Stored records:
====================

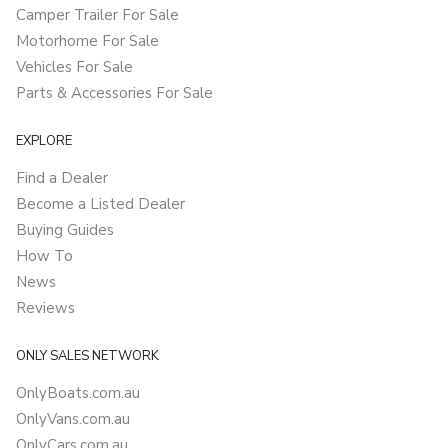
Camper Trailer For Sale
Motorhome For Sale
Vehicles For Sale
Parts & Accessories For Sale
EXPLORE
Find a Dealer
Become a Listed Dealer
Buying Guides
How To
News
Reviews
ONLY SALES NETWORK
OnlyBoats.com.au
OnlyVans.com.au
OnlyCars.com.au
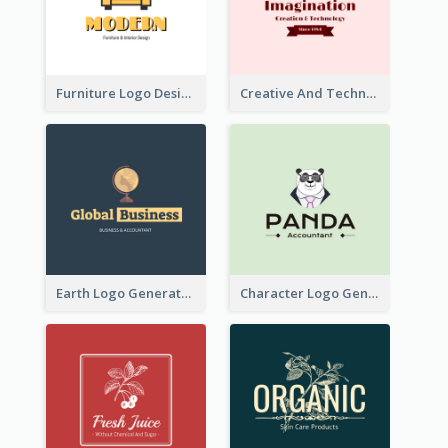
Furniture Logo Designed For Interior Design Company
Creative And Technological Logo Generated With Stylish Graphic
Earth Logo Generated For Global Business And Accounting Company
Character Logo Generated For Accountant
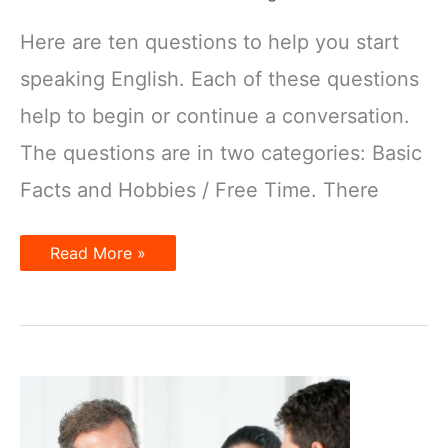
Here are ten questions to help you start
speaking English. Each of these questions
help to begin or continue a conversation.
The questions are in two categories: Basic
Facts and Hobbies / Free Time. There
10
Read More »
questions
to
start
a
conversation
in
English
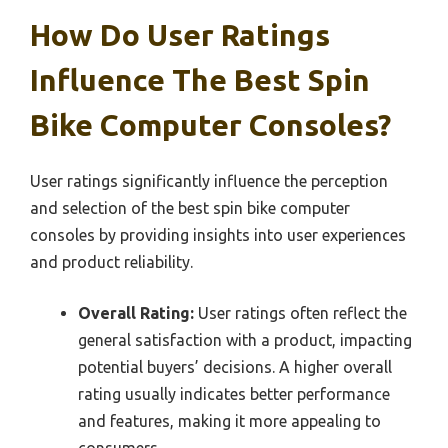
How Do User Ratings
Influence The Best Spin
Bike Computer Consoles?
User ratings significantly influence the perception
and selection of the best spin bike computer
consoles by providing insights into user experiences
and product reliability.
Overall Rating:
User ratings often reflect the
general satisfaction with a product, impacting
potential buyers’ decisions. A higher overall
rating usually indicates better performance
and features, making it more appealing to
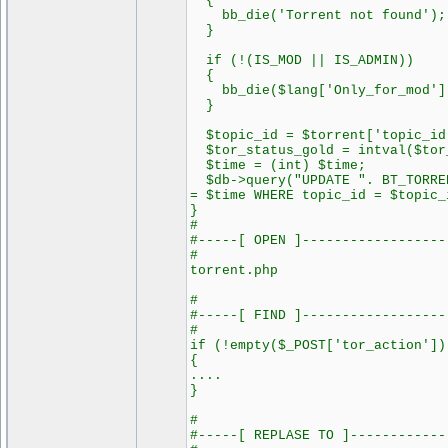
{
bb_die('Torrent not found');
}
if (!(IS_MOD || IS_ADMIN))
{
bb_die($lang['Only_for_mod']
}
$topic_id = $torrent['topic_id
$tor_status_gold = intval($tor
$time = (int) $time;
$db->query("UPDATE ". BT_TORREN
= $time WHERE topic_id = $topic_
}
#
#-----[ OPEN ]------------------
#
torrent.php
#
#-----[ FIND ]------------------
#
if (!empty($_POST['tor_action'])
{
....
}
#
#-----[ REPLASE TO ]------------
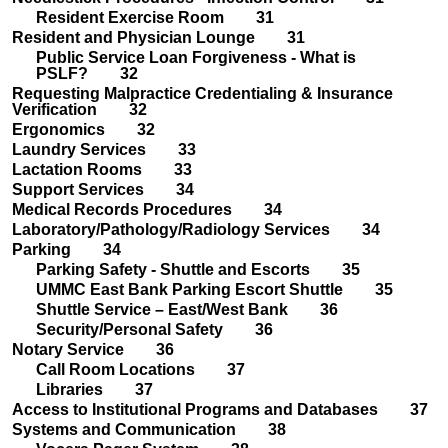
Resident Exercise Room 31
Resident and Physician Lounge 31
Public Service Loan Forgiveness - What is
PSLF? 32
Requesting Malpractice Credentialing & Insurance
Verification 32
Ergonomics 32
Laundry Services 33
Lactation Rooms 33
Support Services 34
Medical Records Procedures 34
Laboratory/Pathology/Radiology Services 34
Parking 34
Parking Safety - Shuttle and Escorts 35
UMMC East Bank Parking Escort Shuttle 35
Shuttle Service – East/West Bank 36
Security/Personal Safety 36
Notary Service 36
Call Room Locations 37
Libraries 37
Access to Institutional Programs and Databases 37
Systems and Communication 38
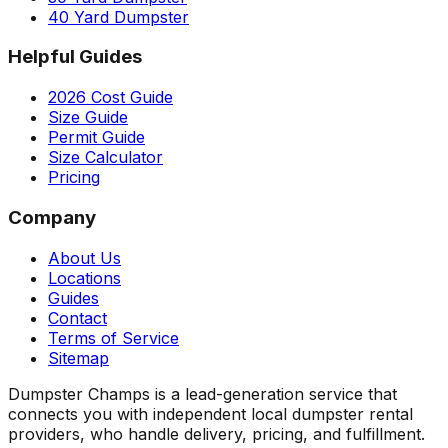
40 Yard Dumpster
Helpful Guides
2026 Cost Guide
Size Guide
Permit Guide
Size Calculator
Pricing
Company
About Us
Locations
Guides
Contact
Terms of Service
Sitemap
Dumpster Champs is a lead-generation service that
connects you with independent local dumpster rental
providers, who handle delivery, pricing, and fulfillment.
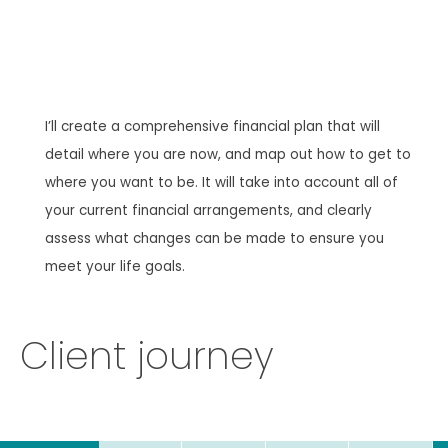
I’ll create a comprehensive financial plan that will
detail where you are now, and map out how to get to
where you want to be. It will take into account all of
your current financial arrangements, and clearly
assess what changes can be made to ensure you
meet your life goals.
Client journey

====================

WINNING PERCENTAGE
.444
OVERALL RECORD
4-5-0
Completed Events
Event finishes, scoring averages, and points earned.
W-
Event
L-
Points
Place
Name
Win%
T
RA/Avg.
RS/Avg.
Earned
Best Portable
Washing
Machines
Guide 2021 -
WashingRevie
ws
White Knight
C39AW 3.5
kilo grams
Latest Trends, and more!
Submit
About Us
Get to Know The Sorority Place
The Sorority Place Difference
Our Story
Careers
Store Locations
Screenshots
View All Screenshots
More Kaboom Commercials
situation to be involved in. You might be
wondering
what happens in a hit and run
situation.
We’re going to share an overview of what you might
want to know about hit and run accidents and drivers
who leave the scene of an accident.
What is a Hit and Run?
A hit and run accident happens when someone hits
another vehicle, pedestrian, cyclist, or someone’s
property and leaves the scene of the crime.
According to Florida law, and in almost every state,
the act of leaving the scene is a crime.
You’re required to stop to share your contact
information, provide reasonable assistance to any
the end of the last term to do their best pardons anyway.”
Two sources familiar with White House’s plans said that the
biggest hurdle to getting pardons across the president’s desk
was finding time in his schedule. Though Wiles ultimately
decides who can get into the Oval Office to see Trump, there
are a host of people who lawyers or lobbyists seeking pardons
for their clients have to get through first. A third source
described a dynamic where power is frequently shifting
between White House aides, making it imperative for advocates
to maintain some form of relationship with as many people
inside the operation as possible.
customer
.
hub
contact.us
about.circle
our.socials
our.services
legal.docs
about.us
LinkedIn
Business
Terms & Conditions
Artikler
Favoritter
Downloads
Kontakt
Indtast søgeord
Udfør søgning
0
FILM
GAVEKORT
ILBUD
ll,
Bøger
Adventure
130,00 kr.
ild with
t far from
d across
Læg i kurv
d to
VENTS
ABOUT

====================

__Aim of the exercise__
Although the records hold pictures, the copy must not; give again exactly the lines from the one with "Camper Trailer For Sale" through the one with "rating usually indicates better performance".

__Answer section__
Camper Trailer For Sale
Motorhome For Sale
Vehicles For Sale
Parts & Accessories For Sale
EXPLORE
Find a Dealer
Become a Listed Dealer
Buying Guides
How To
News
Reviews
ONLY SALES NETWORK
OnlyBoats.com.au
OnlyVans.com.au
OnlyCars.com.au
Furniture Logo Designed For Interior Design Company
Creative And Technological Logo Generated With Stylish Graphic
Earth Logo Generated For Global Business And Accounting Company
Character Logo Generated For Accountant
Here are ten questions to help you start
speaking English. Each of these questions
help to begin or continue a conversation.
The questions are in two categories: Basic
Facts and Hobbies / Free Time. There
10
Read More »
questions
to
start
a
conversation
in
English
How Do User Ratings
Influence The Best Spin
Bike Computer Consoles?
User ratings significantly influence the perception
and selection of the best spin bike computer
consoles by providing insights into user experiences
and product reliability.
Overall Rating:
User ratings often reflect the
general satisfaction with a product, impacting
potential buyers’ decisions. A higher overall
rating usually indicates better performance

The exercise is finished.